Paper-thin veal pounded flat, breaded in fine breadcrumbs and fried in clarified butter until billowing and golden.
Wiener Schnitzel is Austria and Germany's most iconic dish — a thin veal cutlet pounded to about 4mm, dredged in flour, dipped in egg and coated in fine breadcrumbs, then fried in an abundance of clarified butter or lard until puffed and golden. The defining characteristic is the soufflé-like separation of the crust from the meat — achieved by shaking the pan while frying, allowing hot fat to flood under the crust and create bubbles. The name 'Wiener' (Viennese) is protected in Austria: only veal may legally be called Wiener Schnitzel; versions made with pork are called Schnitzel Wiener Art. The technique demands thin, even cutlets — a meat mallet is essential — and fine dry breadcrumbs (not panko). The fat must be deep enough to partially submerge the schnitzel, and hot enough (170°C) to fry quickly without absorbing grease. Served with a wedge of lemon, parsley potatoes and cucumber salad, Wiener Schnitzel is a masterclass in simplicity: when every component is executed perfectly, it is one of the world's great dishes. The lemon juice squeezed at the table cuts through the richness of the butter and brightens the delicate veal.
Serves 4
Place each escalope between two sheets of cling film. Using the flat side of a meat mallet, pound to an even 4mm thickness. Season lightly with salt.
Pound with lateral strokes, working outward from the centre — this stretches the meat rather than tearing it.

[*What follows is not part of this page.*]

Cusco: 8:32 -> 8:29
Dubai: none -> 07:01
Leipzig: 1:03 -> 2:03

Arrange three shallow bowls: flour in the first, beaten egg in the second, breadcrumbs in the third.
Dredge each cutlet in flour (shake off excess), dip in egg (let excess drip), then coat in breadcrumbs. Press lightly to adhere — do not press hard. Refrigerate for 10 minutes.
Heat clarified butter in a large wide pan to 170°C — butter should be 1–1.5cm deep. Fry schnitzels one or two at a time for 2–3 minutes per side, constantly shaking the pan so hot butter floods under the crust.

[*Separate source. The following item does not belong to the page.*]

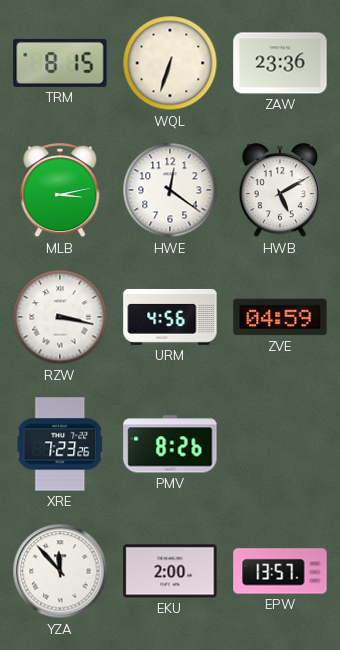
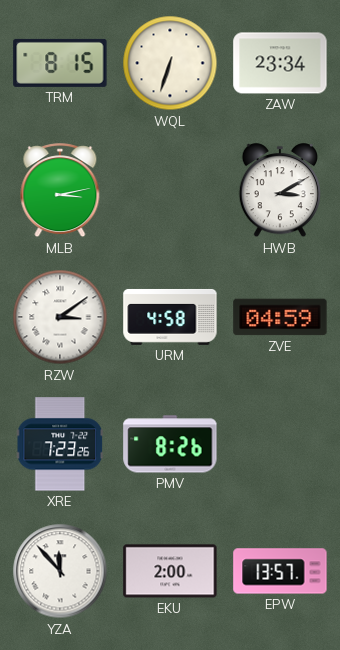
ZAW: 23:36 -> 23:34
HWE: 12:21 -> none
HWB: 5:10 -> 3:10
RZW: 3:17 -> 3:09
URM: 4:56 -> 4:58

The bubbling, soufflé-like crust is the hallmark of a perfect Wiener Schnitzel.
Drain on kitchen paper for 30 seconds. Serve immediately with lemon wedges, parsley potatoes and cucumber salad.
Never press the breadcrumb coating down hard — loose crumbs create more air pockets for the soufflé crust.
Clarified butter gives a better colour and higher smoke point than whole butter.
If veal is unavailable, pork loin works beautifully — just pound to the same thickness.
Jägerschnitzel: served with a creamy mushroom and bacon sauce
Zigeunerschnitzel: topped with a paprika and pepper sauce
Rahmschnitzel: served in a rich cream sauce with spätzle
Best eaten immediately. Reheat in a 200°C oven for 5 minutes to re-crisp. Do not microwave.
Wiener Schnitzel traces its roots to 19th-century Vienna. Legend holds that Field Marshal Radetzky brought the recipe from Milan (cotoletta alla Milanese) to Vienna in 1848, though food historians dispute this. Regardless of its origins, it became synonymous with Viennese cuisine and is now the national dish of Austria, protected by law since 1917.
Either the meat was wet (pat dry before breading), the coating was pressed too firmly (it needs to be loose), or the fat was not hot enough. Also, refrigerating the breaded schnitzel for 10 minutes helps the coating adhere.